I wrote this for the alumni newsletter associated with the graduate residence where I lived for two years while completing my MA at UBC in 1999-2001. Green College was and continues to be an inspiring, amazing community; for me, it was – entirely unexpectedly – one of the places where my journey towards a career in theatre started. This is part of that story.

*****

“At GC to see the Green College Players do The Tempest. Awash with nostalgia. Too many Greenies to tag, but you are ALL in my mind.”

That was my Facebook/Twitter status on March 7th, as I sat in the Coach House waiting for the show to start. Several friends from my time at Green College – now scattered across the world – immediately chimed in with variations on “oh wow, that’s great, I wish I was there too”. If they had been, I know they would have been as moved and thrilled as I was, both by the production itself and by the memories it brought back.

For us, it started with Twelfth Night in March of 2000, and continued with The Importance of Being Earnest, Joseph and the Amazing Technicolor Dreamcoat, and many other productions over the next several years. One might well ask: why would a bunch of grad students working in every field but theatre spend months devoting all their spare minutes (and probably many that shouldn’t have been spared, to the chagrin of our thesis advisors) to putting on a play? I can only say that, for me, those plays ended up embodying so much of what was amazing about living at Green College. Community. Friendship, especially the particular joy of working with talented friends on an exhilarating, absorbing project. Personal growth; the realization of strength and expanded potential. Thinking outside the box, dreaming big, bouncing gleefully between disciplines and feeling new ideas shake loose and take wing. The thrill of collective accomplishment. Being brave, and having other people support and respect that bravery.
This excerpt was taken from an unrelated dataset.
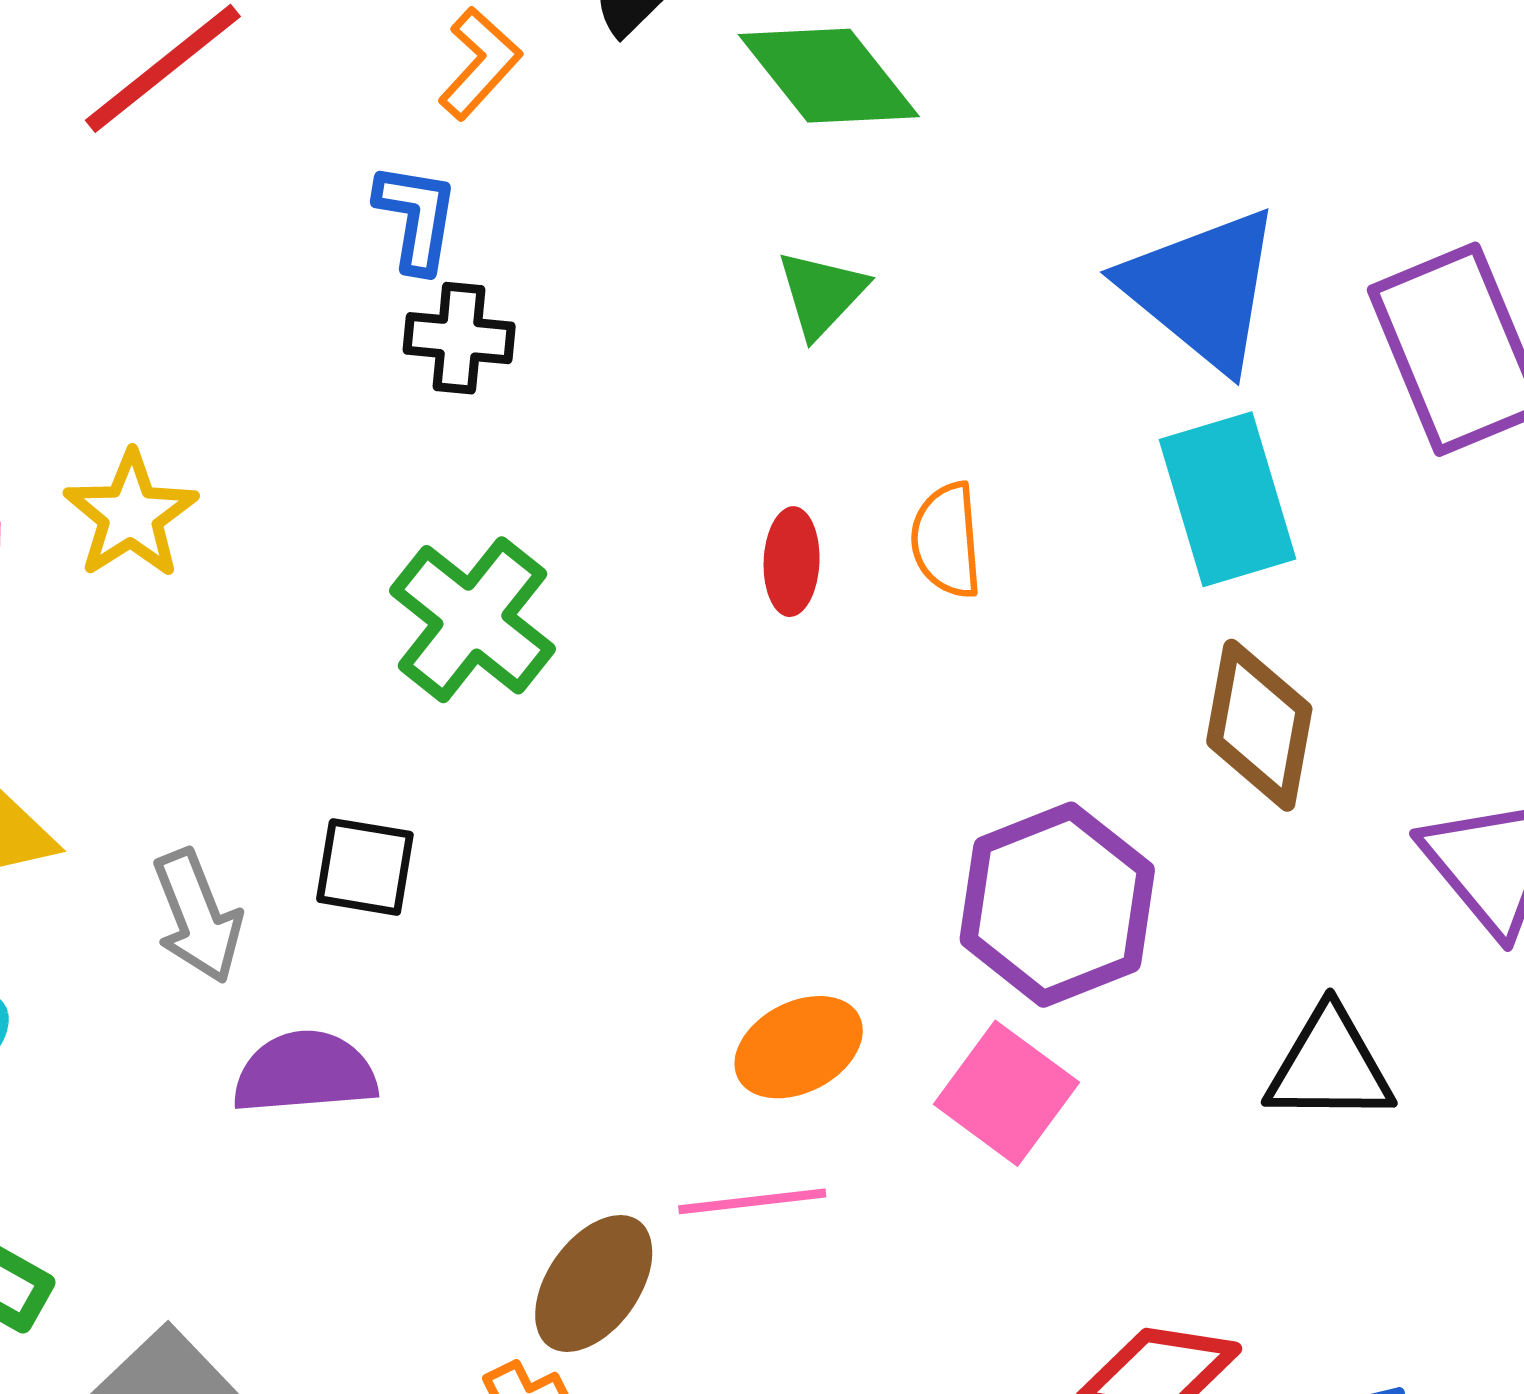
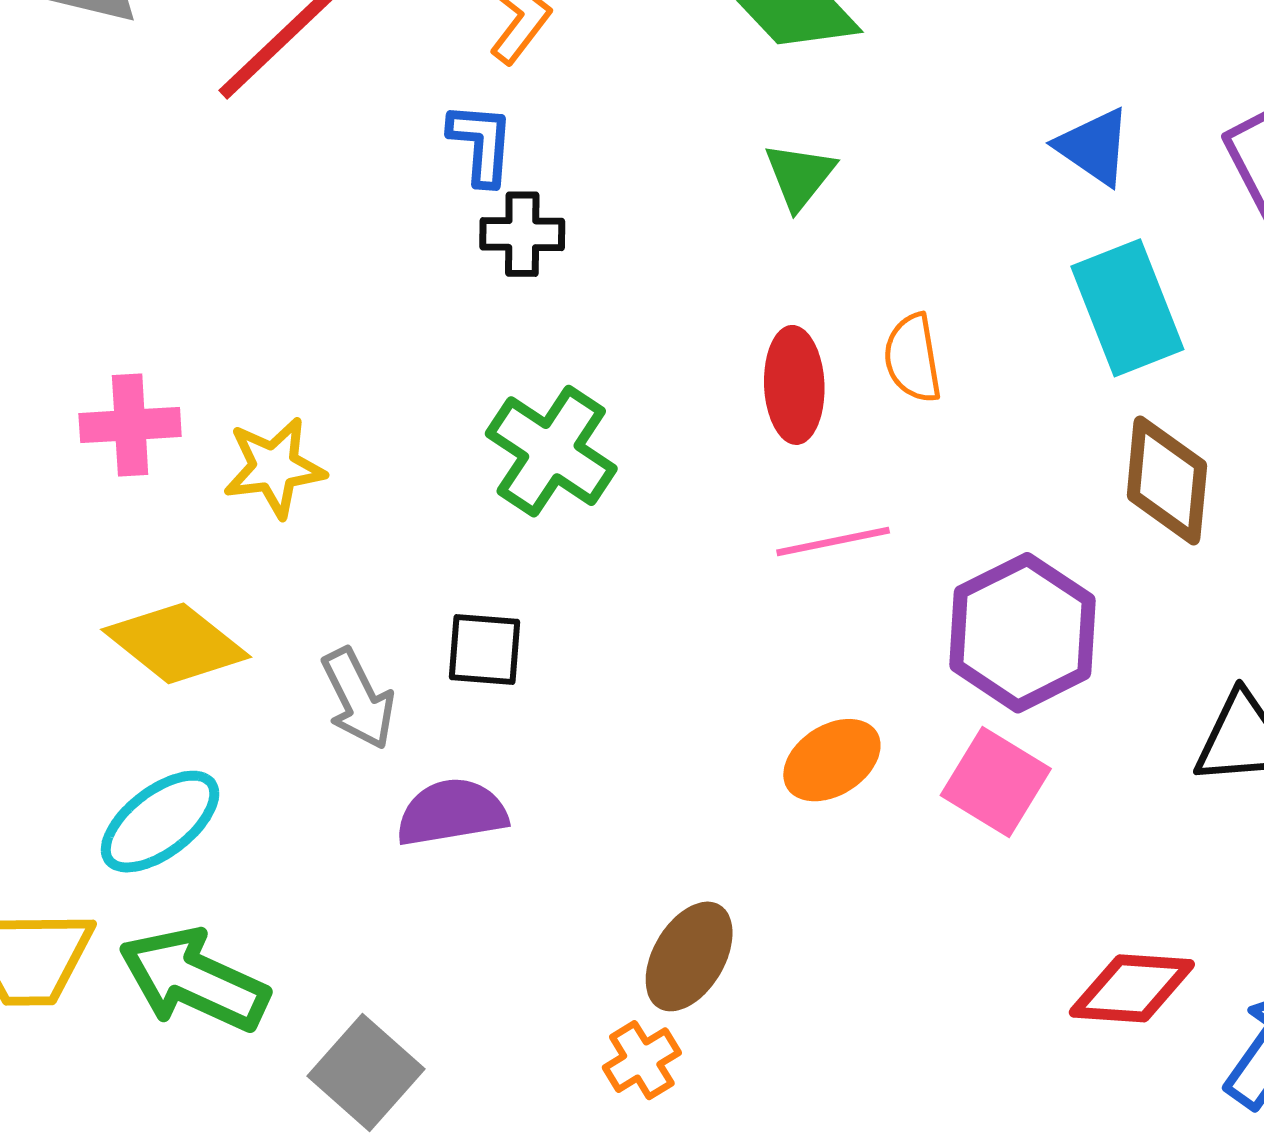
blue triangle: (1202, 289) -> (1094, 147), size x0.6
yellow star: (131, 515) -> (274, 467), moved, turned 30
red ellipse: (792, 562) -> (794, 385), size x1.4
pink line: (752, 1201) -> (833, 542), moved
Of course, there was also a ton of tedious hard work. Floods of e-mail. Forgotten lines and missed rehearsals and endless planning meetings. Crossed wires, hurt feelings, tears. Ridiculous amounts of moving furniture around (oh, those massive tables in the Great Hall! I’m pretty sure my back muscles still remember just how heavy they are). Lots of blown fuses – both real and metaphorical.

But in the end, there was always a show. It was a beautiful, hard-won miracle, every time. I’m pursuing a career in professional theatre now, but I hope I never lose the awareness of how magical it really is, that a motley crew of folks like us (like the cast and crew of The Tempest; like all the other Green College Players over the years; like every theatre company I’ll ever work with) could undertake this crazy thing together… and pull it off.

I enjoyed The Tempest very much on its own terms, for its committed performances and endlessly creative staging. But I also sat most of the way through with a silly grin on my face and incipient tears in my eyes because the waves of memory were so strong, and because I was so glad to witness another group of Greenies going for broke in this medium that I love; finding their light – as the theatre saying goes – and shining brightly, in so many unexpected ways.